Montgomery fellow talks U.K. health care
Despite the United Kingdom health system’s high patient satisfaction ratings — based on factors like short waiting times, comprehensive use of electronic medical records and universal access to health care — the system’s outcomes are not as good as they should be, said Sir Malcolm Grant, chair of England’s National Health Service and the College’s current Montgomery Fellow.
Grant spoke to an audience of around 150 people on Tuesday afternoon about the future of England’s health care system. He discussed future problems that the NHS will face, from budgetary constraints to an aging population, and the strategies the organization is developing to address them.
Relative to the rest of Europe, the U.K. has a higher premature mortality rate and a growing proportion of citizens with disabilities, he said.
“The National Health Service hasn’t been a health service at all — it’s been a disease-fixing service,” Grant said. “It’s quite a dysfunctional model.”
The U.K. faces major public health problems like high levels of smoking, alcohol consumption and obesity. Grant said “real incentives” must help people understand the benefits of a healthy lifestyle.
Grant spoke of the NHS’s long-term goals, which center around adapting to a changing social and economic climate. The board needs to increase the current system’s efficiency while reducing expenditures. The NHS has a budget of nearly 100 billion pounds, he noted.
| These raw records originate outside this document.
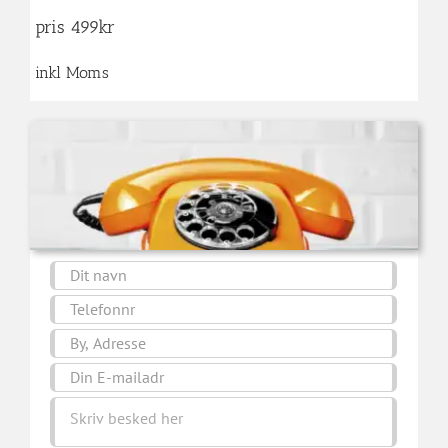
pris 499kr
inkl Moms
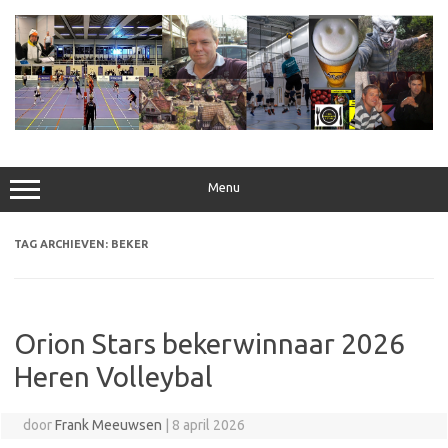
Ga
naar
de
inhoud
Menu
TAG ARCHIEVEN:
BEKER
Orion Stars bekerwinnaar 2026
Heren Volleybal
door
Frank Meeuwsen
|
8 april 2026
Though the NHS’s model has not changed significantly since it was implemented in 1948, Grant said the organization must adapt to the field’s modern complexity and patients’ demands for quality health care.
Grant described a new model of enhanced primary care that would allow patients to access specialists as well as general practitioners in central multi-specialty centers, decreasing hospital admissions.
“We are willing to learn from any system in the world that can demonstrate high-quality care for patients,” he said.
The NHS looks to take advantage of the high level of scientific achievement at institutions like University College London, of which Grant was president and provost for 10 years. Projects like the “100,000 Genomes Project,” an effort to sequence the genomes of 100,000 people, will give the medical community access to big data that could revolutionize health care.
He was knighted in 2013 for his services to higher education, and has a background in planning, environmental and property law.
Parliament appointed Grant as the inaugural chair of NHS England, an organization responsible for overseeing the NHS and managing the quality of health care for a population of 55 million people.
Grant was nominated for the fellowship by four different departments at Dartmouth: The Dartmouth Center for Health Care Delivery Science, the Dickey Center, Tuck School of Business and the Rockefeller Center.
Albert Mulley, director of The Dartmouth Center for Health Care Delivery Science, first suggested nominating Grant after they met through Dickey board member Jon Zehner ’79.
“Somebody who has had such achievement in higher education who stepped into the challenge of getting health care right at a time when it’s a global challenge seemed like someone we could learn a great deal from,” Mulley said.
Grant’s schedule consists of meetings with faculty and the Rockefeller Leadership Fellows, Tuck students, Dickey Center Great Issues Scholars and members of the Global Village living-learning community. Grant will be on campus until Oct. 24.
Harle and Kenneth Montgomery ’25 created the program in 1977 to bring inspiring and creative individuals to campus to interact with students. They created the endowment and purchased Montgomery House for fellows to live in while they are on campus, anywhere from days to a year.
The program has since brought more than 200 fellows to campus.
“Their idea was that the best complement to the Dartmouth education was an opportunity to meet people that were out in the world doing interesting things and to get to know them as people,” program director Christianne Wohlforth said.
Last winter, there were no fellows in residence, so Wohlforth instead held focus groups to assess the program and determine ways to widen its reach.
“It was a good opportunity to do a lot of listening with students about the kinds of things they cared about that are related to the program,” Wohlforth said.
During the discussions, the 25 attendees expressed a desire to interact with younger and more diverse fellows, as well as individuals representing specific fields like technology and health care, Wohlforth said.
Students can nominate fellows, but Wohlforth said informal suggestions from students are more common, as the nomination process is fairly extensive.
“Students really want to hear from people who might speak to their own experiences,” she said. “Those are harder things to implement right away, but when I look forward at the fellows that we have coming up, I think we’re doing a better job of it.”
Future fellows include Bernardine Evaristo, a writer who will teach a creative writing course in the spring; Enrique Martinez Celaya, who will return in the summer to work on a commission for the Hood Museum of Art; actress, playwright and professor Anna Deavere Smith and The New Yorker’s Hendrik Hertzberg, both arriving next fall.
Photographer Emmet Gowin was this term’s first Montgomery Fellow, arriving on Oct. 5.
This article has been revised to reflect the following correction:
Correction appended (Oct. 22, 2014):
Grant noted that the NHS has a budget of nearly 100 billion pounds, not 100 million pounds, a mistake made due to an editing error.